Brad and Andrea Geer have three girls, Jessalyn, Allyson and Kassidy, all about three years apart. Looking for a family-friendly activity when the girls were young, Brad, a golf nut, decided to take family outings to a nearby course. Kassidy, the youngest, was strapped in the car seat in the middle of the cart. They’d spend most of their time feeding the ducks and running back to pick up Ally’s forgotten wedges, but the girls were hooked. Brad cut down an old set of golf clubs and put new grips on them for all of his kids — as a “Golfsmith addict,” he was having a ball.
Golf has remained a big part of their family, especially for Ally. Mature beyond her years, ever since she committed to the game after that missed cut at 12, her life has transformed.
She gave up dancing and ironed out a more productive golf schedule, and home-schooling with her mother gave her flexibility. Most days she’d be up early with homework before arriving at Oak Pointe Country Club in Brighton, Mich., around 10 a.m. She’d practice until lunch time. Depending on how old Ally was, sometimes her mom was there for lunch, sometimes she’d drive up the road and drop it off and, sometimes, she’d surprise her daughter with books and homework to review. Ally would return to the course and practice until about 4 p.m. — around the time the after-work crowd busied up her office. When she got home, school was in session. All of the Geer girls were home-schooled when they were younger and had the option to choose where to go next. Ally was the only one who decided to stay home-schooled, which allowed her more time to travel and play golf. Schoolwork traveled as well, as she often hit the books with her mom or dad while at hotels between tournament rounds.

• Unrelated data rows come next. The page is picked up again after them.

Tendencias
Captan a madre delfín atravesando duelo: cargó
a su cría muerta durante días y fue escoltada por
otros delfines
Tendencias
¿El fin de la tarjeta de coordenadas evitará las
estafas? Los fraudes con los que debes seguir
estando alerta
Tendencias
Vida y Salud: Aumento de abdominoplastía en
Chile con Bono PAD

Victories piled up, and she committed to Michigan State after her eighth-grade year. She won the 2015 and 2016 Michigan State Amateur Championships — becoming the youngest player in the last 23 years to repeat — and enrolled at MSU early, where she was named Big Ten Freshman of the Year in just half a season. As a sophomore she recorded the second-lowest single-season scoring average in school history (71.61).
Now a junior on the Spartans women’s golf team, Geer-Park talked with her coach about the possibility of playing in the ANWA when it was announced last year, but they both knew she needed to improve her ranking. She then went out and won the first event of the fall. (Her second victory of the season came on Tuesday at the Briar’s Creek Invitational when she shot a 13-under 203 — MSU’s lowest 54-hole tournament score in program history.)
She was in one of her communications classes in January when her phone erupted.
“My mom was just blowing up my phone saying, ‘I got a green envelope and [the invite] is here,” Geer-Park, 20, says. “I said, OK, don’t open it. So I went home the next day and opened it up and it was just crazy seeing the golf seal and everything. I cried a little bit the next day when it all kind of sunk in, just talking with my coach. I was just so excited when I initially saw it.”
“It’s just this green, bifold, beautiful package with the Augusta National emblem embedded into it, and that was just a great moment as a parent,” Brad says. “We were just extremely happy for her.”
While some ANWA competitors will elect to use club caddies on their bag if they make it to the final round at Augusta, Ally will enlist her husband. She wed former Eastern Michigan golfer Nick Park on Aug. 4, 2018, 12 days before she turned 20 and a day before catching a flight to the U.S. Women’s Amateur. Nick has caddied for Ally in her LPGA and Symetra tour sponsor’s invites.
“He’s the most supportive person with what I do and understands my schedule, and he traveled obviously with college and I travel,” Ally says. “It’s awesome. We make a great team, on and off the golf course.”
He’s also pumped to get to Augusta.
“I don’t know who is going to have a bigger smile on their face, her or her husband,” Brad says.
As for Ally? She’s excited to be among the group who will make history in the inaugural event.
“I think the nerves are going to be there,” Ally says. “When I’m standing on the first tee, I’ll know where I am and I’ll know what this tournament means. But at the end of the day, it really is just another drive.”